Maybe, just maybe, the sensible capitalist notion would would have been the people that owned the land would have kept the land. Call me crazy but I don’t see how the government taking peoples land and giving it, or any part of it, to others is particularly capitalist.
Maybe, just maybe, the sensible capitalist notion would would have been the people that owned the land would have kept the land. Call me crazy but I don’t see how the government taking peoples land and giving it, or any part of it, to others is particularly capitalist.
Basically, we're talking about colonial land taken by the British. The natives wanted their land back. It's not a good situation from anyone's point of view. Given that the reality is that it will happen, my solution is about how to use capitalism to mitigate the negative effects of forcing people to give up ownership of their land.
It need not have happened and it should not be the capitalist position to help with redistribution of wealth.
What would you propose? The British came in and took the best arable land, freely distributing it to the settlers around 1900 and later. But now the country is independent (as of around 1980) and the people would like their land back.
The issue was created by a lack of capitalism -- the land wasn't rightfully and honestly purchased from its owners. How can we right the situation as fairly as possible while ensuring it happens? Capitalism is the answer, but a Marxist has been running the country since not long after its independence.
Yes the British came in and took the land. They worked the land and made Rhodesia the bread basket of the region. When communist rebels started a civil war it wasn’t politically correct to support the people that had created a prosperous young nation so instead we have these communists taking the land and giving it to their cronies who in turn basically let the fields go fallow. I propose that we should have supported the colonists. Barring that we should not support communist redistribution of wealth and calling it “capitalist”.
We, or rather the British, did support them inasmuch as they made a deal for all the land to be bought rather than just confiscated. And the settlers still pretty much administered the country, although they had a minority in parliament. But the British pulled out after the massive corruption happened as you said. The question then I guess would be why didn't the British fight for the property rights of the settlers once Mugabe decided to take all the land. I guess it wasn't PC either.

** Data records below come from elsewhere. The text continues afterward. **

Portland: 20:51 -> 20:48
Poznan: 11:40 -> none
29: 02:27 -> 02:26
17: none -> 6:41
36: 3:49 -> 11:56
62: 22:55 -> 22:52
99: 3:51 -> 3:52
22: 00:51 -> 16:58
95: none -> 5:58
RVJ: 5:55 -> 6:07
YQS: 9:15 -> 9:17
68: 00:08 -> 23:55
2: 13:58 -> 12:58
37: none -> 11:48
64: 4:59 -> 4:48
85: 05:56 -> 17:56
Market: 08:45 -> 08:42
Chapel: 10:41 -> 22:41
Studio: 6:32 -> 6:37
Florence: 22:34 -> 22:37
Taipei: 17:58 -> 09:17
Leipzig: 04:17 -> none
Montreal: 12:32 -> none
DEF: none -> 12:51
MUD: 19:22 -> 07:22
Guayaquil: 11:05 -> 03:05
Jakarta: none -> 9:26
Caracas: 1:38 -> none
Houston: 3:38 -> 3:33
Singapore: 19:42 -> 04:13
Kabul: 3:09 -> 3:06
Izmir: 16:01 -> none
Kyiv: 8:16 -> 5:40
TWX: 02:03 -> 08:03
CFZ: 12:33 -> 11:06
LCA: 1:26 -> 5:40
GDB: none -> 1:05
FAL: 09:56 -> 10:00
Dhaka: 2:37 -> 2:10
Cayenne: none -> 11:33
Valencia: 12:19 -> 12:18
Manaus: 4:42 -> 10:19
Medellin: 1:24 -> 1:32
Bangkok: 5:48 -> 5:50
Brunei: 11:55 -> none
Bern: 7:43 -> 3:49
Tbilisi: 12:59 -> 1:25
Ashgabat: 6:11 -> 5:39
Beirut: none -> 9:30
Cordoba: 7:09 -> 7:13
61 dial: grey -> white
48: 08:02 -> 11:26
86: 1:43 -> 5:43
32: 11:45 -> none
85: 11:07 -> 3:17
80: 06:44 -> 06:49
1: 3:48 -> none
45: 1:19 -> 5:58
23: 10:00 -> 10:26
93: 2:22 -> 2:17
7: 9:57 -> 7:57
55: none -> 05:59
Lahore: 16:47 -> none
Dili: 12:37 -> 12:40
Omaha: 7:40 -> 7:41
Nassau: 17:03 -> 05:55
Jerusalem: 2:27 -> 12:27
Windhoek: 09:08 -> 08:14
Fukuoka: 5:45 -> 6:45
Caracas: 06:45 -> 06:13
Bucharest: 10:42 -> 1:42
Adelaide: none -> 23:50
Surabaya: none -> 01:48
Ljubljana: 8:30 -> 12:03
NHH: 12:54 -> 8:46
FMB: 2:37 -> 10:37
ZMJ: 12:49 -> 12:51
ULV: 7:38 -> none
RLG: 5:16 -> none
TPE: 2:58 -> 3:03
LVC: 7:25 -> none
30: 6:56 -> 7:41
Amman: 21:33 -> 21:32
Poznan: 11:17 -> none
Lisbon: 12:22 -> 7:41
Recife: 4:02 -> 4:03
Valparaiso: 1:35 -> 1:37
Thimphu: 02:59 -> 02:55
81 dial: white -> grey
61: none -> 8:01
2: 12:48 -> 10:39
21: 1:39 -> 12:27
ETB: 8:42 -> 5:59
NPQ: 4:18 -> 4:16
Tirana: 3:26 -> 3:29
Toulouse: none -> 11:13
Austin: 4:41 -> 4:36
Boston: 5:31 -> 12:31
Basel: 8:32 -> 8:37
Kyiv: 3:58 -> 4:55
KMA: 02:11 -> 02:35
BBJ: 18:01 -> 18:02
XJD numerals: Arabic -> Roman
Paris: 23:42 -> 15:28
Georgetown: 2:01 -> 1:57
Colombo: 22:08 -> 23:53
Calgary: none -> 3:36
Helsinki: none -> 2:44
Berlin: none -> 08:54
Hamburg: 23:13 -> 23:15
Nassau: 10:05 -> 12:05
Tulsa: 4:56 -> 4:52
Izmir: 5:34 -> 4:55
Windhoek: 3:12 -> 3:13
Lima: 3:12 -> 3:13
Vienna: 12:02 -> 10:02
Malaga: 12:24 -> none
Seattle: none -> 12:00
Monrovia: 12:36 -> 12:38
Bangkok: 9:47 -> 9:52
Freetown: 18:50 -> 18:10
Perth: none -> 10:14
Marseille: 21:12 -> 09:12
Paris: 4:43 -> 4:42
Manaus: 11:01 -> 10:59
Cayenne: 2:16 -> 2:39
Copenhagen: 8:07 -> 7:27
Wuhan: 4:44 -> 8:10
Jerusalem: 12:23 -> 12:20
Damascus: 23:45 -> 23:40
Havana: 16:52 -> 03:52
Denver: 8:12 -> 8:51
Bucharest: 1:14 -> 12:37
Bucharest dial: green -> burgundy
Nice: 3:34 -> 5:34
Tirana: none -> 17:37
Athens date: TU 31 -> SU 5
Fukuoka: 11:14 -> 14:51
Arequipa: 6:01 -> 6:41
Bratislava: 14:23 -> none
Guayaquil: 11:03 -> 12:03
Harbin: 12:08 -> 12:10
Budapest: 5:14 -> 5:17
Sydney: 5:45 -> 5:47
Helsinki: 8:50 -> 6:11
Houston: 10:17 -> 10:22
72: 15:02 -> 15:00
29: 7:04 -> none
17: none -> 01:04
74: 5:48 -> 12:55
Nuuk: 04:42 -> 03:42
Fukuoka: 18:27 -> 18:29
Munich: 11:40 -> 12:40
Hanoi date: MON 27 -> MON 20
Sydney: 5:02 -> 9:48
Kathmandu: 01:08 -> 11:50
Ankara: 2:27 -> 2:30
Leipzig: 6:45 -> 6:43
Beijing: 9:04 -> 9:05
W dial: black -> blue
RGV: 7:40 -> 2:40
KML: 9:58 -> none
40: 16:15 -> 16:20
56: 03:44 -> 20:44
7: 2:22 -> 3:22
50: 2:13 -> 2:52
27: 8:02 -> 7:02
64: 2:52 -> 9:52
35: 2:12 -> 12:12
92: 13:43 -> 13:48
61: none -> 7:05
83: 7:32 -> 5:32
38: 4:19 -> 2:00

Barring that we should not support communist redistribution of wealth and calling it capitalist.
The case I mentioned was more like giving grants to the natives to purchase shares of the land. You could make it loans if you wanted. We have the same structure here with employee-owned companies like SAIC. The only thing not capitalist is that the landowners would be forced to sell the shares just like in eminent domain -- but at fair market value. Except here the landowner gets to stay on his land and continue to manage it and profit from it as long as he does it well.
With grants or loans the British support the settlers, who don't get forced off their lands, and the blacks who were just employees are now motivated shareholders, and production stays high.
Remember, this is just my pie-in-the-sky plan of what could have happened given the circumstances, but absent the Marxists.
As we agree that marxists are the problem, and as I don’t have a time machine, I suppose that your plan of wealth redistribution may have been more palatable then not blockading arms to the colonists. With marxists however the fact that whites still owned farms would have been enough for them to do what they are doing now despite incorporation and selling shares. It’s not about ownership or agriculture, it’s about power.
That's all I'm talking about: Using capitalism to alleviate a bad situation. We know the Marxism angle didn't work -- actually we know Marxism never works, so we could have predicted this starvation over a decade ago.